The prospect of widespread tariffs has taken the trade-policy debate from the abstract to the very real. Increasingly, tariffs are seen less as giving the finger to countries that some think have taken advantage of us, and more as an act of cutting off your nose to spite your face.
We are all quite familiar with the politics of it. Trump’s base will not be concerned in the least, those in the opposition would be sour no matter what, but watch those in that narrow and more malleable slice in the middle who are not locked in for either side. While they tend to read, watch, and listen to less news than partisans and typically are slow to react to political events, persistent inflation and the higher interest rates that come from efforts to tap down the inflation do get their attention.

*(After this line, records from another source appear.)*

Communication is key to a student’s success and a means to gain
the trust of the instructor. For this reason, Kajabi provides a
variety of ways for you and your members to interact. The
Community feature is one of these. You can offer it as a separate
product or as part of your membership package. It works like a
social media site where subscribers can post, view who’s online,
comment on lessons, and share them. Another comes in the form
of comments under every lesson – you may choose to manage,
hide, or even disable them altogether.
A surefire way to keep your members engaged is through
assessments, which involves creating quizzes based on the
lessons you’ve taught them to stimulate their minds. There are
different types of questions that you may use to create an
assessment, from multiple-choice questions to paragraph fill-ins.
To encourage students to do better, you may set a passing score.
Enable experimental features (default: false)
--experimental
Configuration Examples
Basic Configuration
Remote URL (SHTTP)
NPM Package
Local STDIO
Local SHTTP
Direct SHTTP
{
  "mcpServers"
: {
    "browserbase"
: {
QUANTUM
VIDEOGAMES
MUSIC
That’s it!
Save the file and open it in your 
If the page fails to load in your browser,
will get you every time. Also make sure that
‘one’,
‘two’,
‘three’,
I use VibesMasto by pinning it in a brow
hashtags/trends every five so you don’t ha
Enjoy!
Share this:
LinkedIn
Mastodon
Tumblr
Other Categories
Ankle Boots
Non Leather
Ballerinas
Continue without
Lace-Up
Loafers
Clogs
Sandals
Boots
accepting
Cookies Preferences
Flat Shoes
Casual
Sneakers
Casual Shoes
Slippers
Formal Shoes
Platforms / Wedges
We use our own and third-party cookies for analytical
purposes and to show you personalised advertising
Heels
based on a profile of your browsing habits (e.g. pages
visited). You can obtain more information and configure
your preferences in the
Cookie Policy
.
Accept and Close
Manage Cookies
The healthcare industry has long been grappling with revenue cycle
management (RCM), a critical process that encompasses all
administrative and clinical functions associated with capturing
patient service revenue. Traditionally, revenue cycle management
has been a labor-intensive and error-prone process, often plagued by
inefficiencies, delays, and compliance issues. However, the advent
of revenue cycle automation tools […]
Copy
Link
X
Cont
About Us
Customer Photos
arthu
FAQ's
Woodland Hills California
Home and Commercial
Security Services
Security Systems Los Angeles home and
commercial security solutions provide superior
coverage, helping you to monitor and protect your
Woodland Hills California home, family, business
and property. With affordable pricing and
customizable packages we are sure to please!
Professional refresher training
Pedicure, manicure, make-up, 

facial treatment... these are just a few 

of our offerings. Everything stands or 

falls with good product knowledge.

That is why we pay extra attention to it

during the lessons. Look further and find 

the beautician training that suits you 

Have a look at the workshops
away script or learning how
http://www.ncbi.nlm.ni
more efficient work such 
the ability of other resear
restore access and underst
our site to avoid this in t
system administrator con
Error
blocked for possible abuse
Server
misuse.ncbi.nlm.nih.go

Even before his start in politics in 2015, Donald Trump had come across to many as impulsive. But since the last few months of his campaign and into the early part of his second term, he’s more aptly described as erratic. Words and acts previously seen as petty now seem vindictive. With worries about reelection prospects no longer applicable, the prospect of “letting Trump be Trump” is appearing even more problematic.
The stop-and-go on tariffs and sanctions against Canada and Mexico is hardly reassuring to those who had come to question his judgment on problems domestic and foreign. Those more high-minded worry about America’s place in the world, the leadership position the U.S. enjoyed for three-quarters of a century, and our closest and longest-standing allies not only no longer trusting us but seeing us as a bully. The Oval Office conflagration between Trump, Vice President J.D. Vance, and Ukrainian President Volodymyr Zelensky only underscored those concerns.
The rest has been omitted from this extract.